_HOW TO COMPLETE THIS TASK_
Take the lines from the one containing "ce monthly. There" through the end of the material and write them out exactly, omitting pictures.

_ENTRIES SUPPLIED_
===============
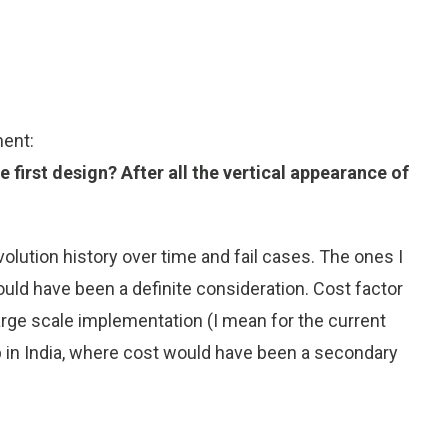
ment:
e first design? After all the vertical appearance of
evolution history over time and fail cases. The ones I
uld have been a definite consideration. Cost factor
arge scale implementation (I mean for the current
esp in India, where cost would have been a secondary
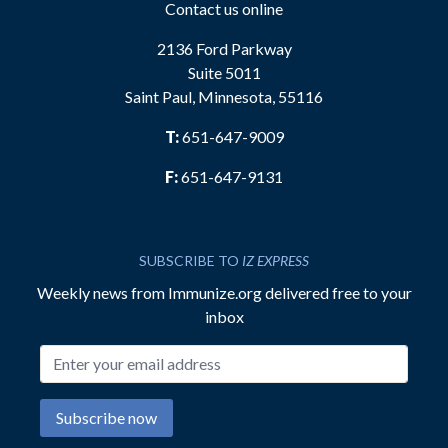
Contact us online
2136 Ford Parkway
Suite 5011
Saint Paul, Minnesota, 55116
T:
651-647-9009
F:
651-647-9131
SUBSCRIBE TO
IZ EXPRESS
Weekly news from Immunize.org delivered free to your
inbox
Email address
Subscribe now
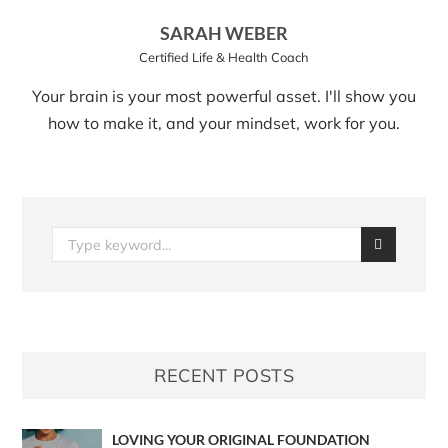
SARAH WEBER
Certified Life & Health Coach
Your brain is your most powerful asset. I'll show you
how to make it, and your mindset, work for you.
RECENT POSTS
LOVING YOUR ORIGINAL FOUNDATION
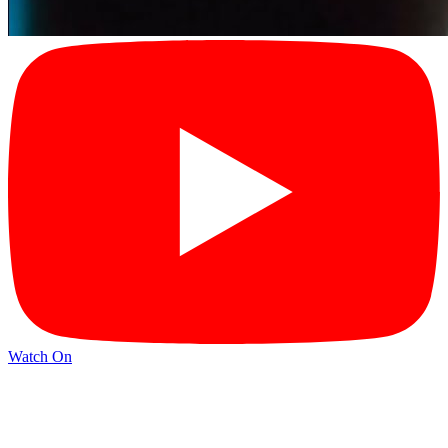
Watch On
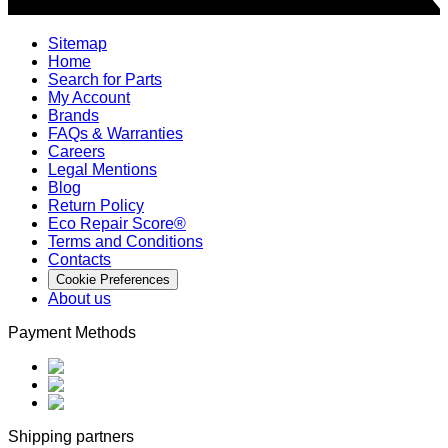
Sitemap
Home
Search for Parts
My Account
Brands
FAQs & Warranties
Careers
Legal Mentions
Blog
Return Policy
Eco Repair Score®
Terms and Conditions
Contacts
Cookie Preferences
About us
Payment Methods
Shipping partners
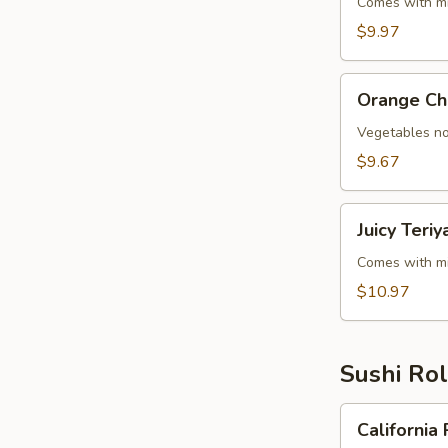
Steak
Comes with mi
Teriyaki
$9.97
Orange
Orange Ch
Chicken
Vegetables no
$9.67
Juicy
Juicy Teri
Teriyaki
(Chicken,
Comes with mi
Steak
$10.97
&
Shrimp)
Sushi Rol
California
California 
Roll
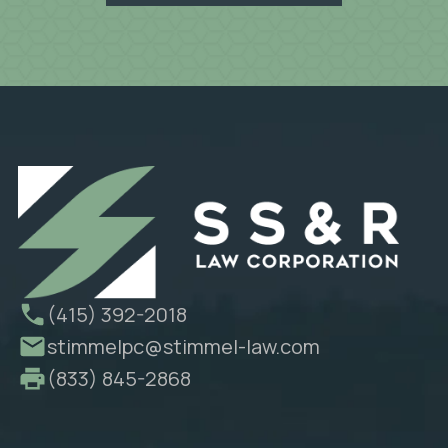
(415) 392-2018
stimmelpc@stimmel-law.com
(833) 845-2868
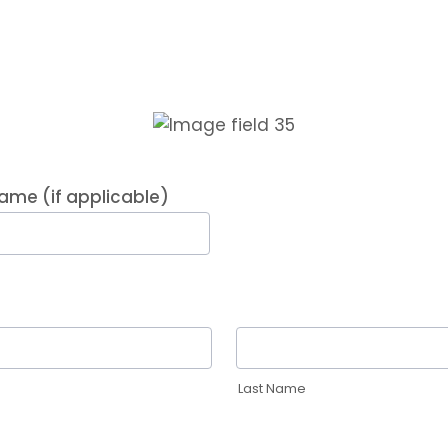
me (if applicable)
Last Name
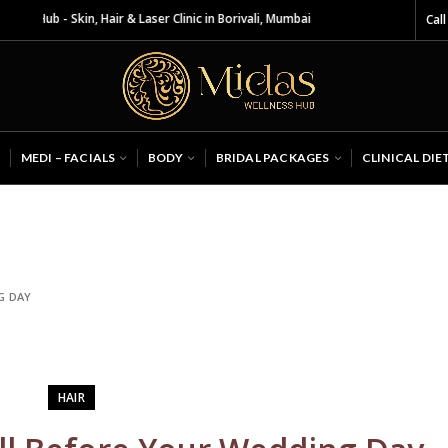
Hair & Laser Clinic in Borivali, Mumbai
Call
MEDI – FACIALS
BODY
BRIDAL PACKAGES
CLINICAL DIE
G DAY
HAIR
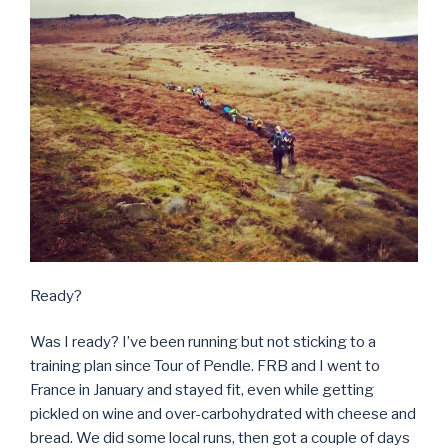
Ready?
Was I ready? I’ve been running but not sticking to a
training plan since Tour of Pendle. FRB and I went to
France in January and stayed fit, even while getting
pickled on wine and over-carbohydrated with cheese and
bread. We did some local runs, then got a couple of days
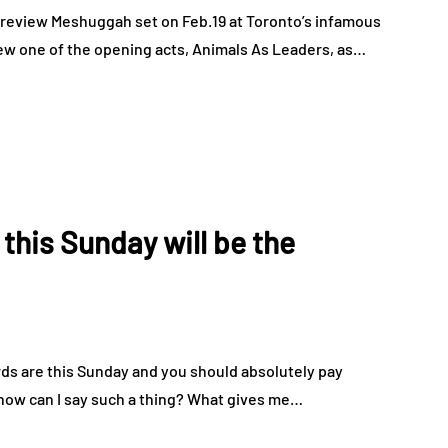
 review Meshuggah set on Feb.19 at Toronto’s infamous
ew one of the opening acts, Animals As Leaders, as…
his Sunday will be the
s are this Sunday and you should absolutely pay
 how can I say such a thing? What gives me…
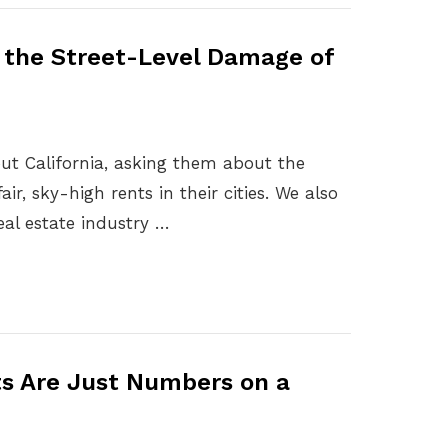
e the Street-Level Damage of
hout California, asking them about the
ir, sky-high rents in their cities. We also
eal estate industry …
ts Are Just Numbers on a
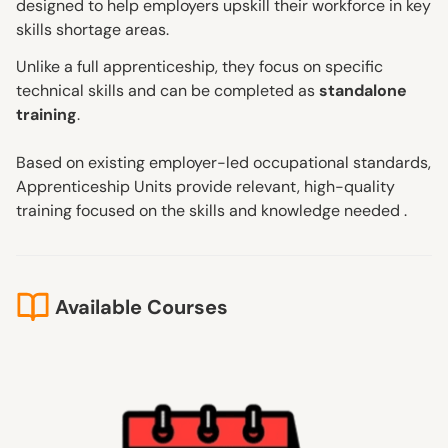
designed to help employers upskill their workforce in key
skills shortage areas.
Unlike a full apprenticeship, they focus on specific
technical skills and can be completed as
standalone
training
.
Based on existing employer-led occupational standards,
Apprenticeship Units provide relevant, high-quality
training focused on the skills and knowledge needed .
Available Courses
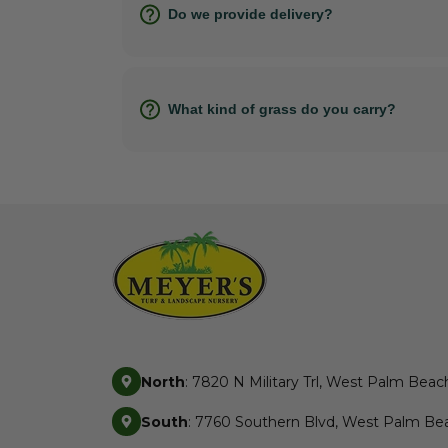
Do we provide delivery?
What kind of grass do you carry?
North
: 7820 N Military Trl, West Palm Beac
South
: 7760 Southern Blvd, West Palm Bea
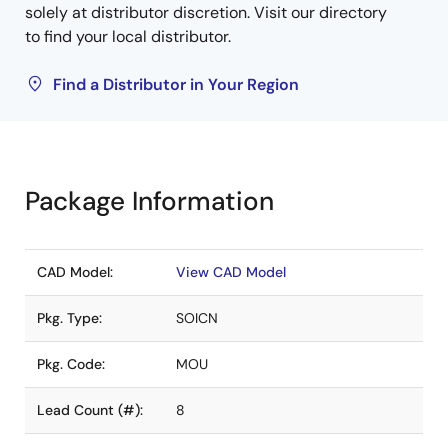
solely at distributor discretion. Visit our directory
to find your local distributor.
Find a Distributor in Your Region
Package Information
CAD Model:
View CAD Model
Pkg. Type:
SOICN
Pkg. Code:
MOU
Lead Count (#):
8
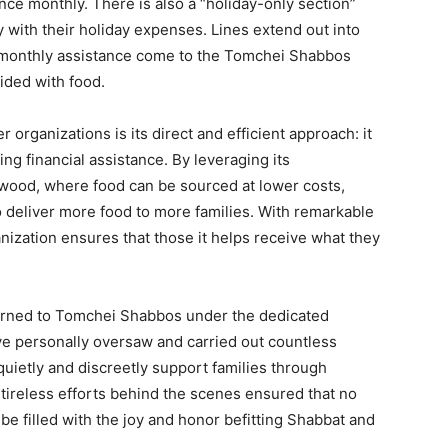
ce monthly. There is also a “holiday-only section”
 with their holiday expenses. Lines extend out into
 monthly assistance come to the Tomchei Shabbos
ded with food.
rganizations is its direct and efficient approach: it
ring financial assistance. By leveraging its
kewood, where food can be sourced at lower costs,
deliver more food to more families. With remarkable
nization ensures that those it helps receive what they
turned to Tomchei Shabbos under the dedicated
e personally oversaw and carried out countless
 quietly and discreetly support families through
 tireless efforts behind the scenes ensured that no
 be filled with the joy and honor befitting Shabbat and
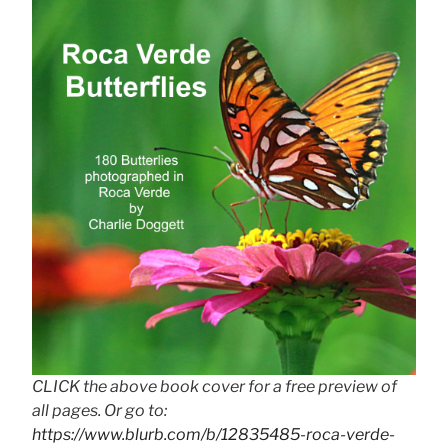
CLICK the above book cover for a free preview of
all pages. Or go to:
https://www.blurb.com/b/12835485-roca-verde-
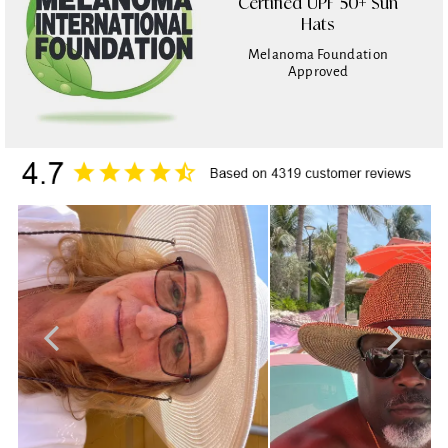
Certified UPF 50+ Sun
Hats
Melanoma Foundation
Approved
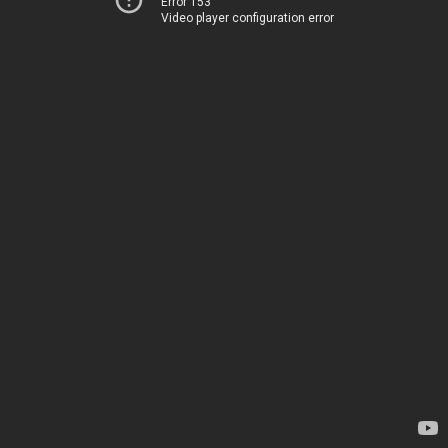
Error 153
Video player configuration error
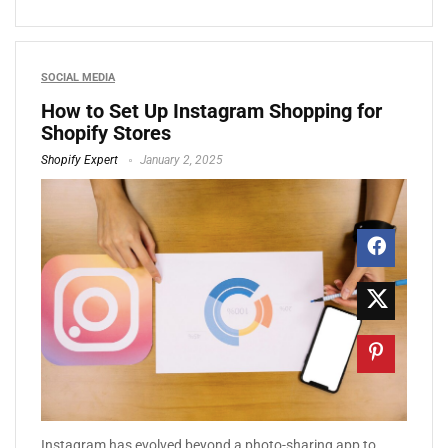
SOCIAL MEDIA
How to Set Up Instagram Shopping for
Shopify Stores
Shopify Expert
January 2, 2025
Instagram has evolved beyond a photo-sharing app to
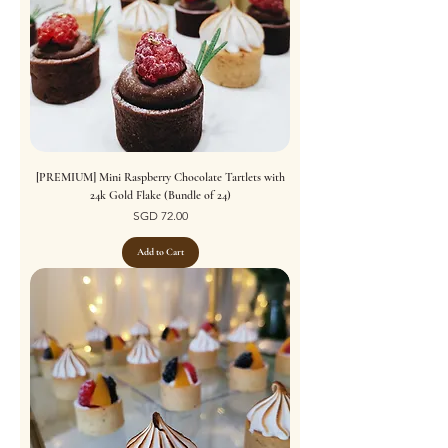
[PREMIUM] Mini Raspberry Chocolate Tartlets with
24k Gold Flake (Bundle of 24)
Price
SGD 72.00
Add to Cart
===============
_RESPONSE TO THIS EXERCISE_
ce monthly. There is also a “holiday-only section”
 with their holiday expenses. Lines extend out into
 monthly assistance come to the Tomchei Shabbos
ded with food.
rganizations is its direct and efficient approach: it
ring financial assistance. By leveraging its
kewood, where food can be sourced at lower costs,
deliver more food to more families. With remarkable
nization ensures that those it helps receive what they
turned to Tomchei Shabbos under the dedicated
e personally oversaw and carried out countless
 quietly and discreetly support families through
 tireless efforts behind the scenes ensured that no
 be filled with the joy and honor befitting Shabbat and
CLICK the above book cover for a free preview of
all pages. Or go to:
https://www.blurb.com/b/12835485-roca-verde-
Certified UPF 50+ Sun
Hats
Melanoma Foundation
Approved
Error 153
Video player configuration error
SOCIAL MEDIA
How to Set Up Instagram Shopping for
Shopify Stores
Shopify Expert
January 2, 2025
Instagram has evolved beyond a photo-sharing app to
[PREMIUM] Mini Raspberry Chocolate Tartlets with
24k Gold Flake (Bundle of 24)
Price
SGD 72.00
Add to Cart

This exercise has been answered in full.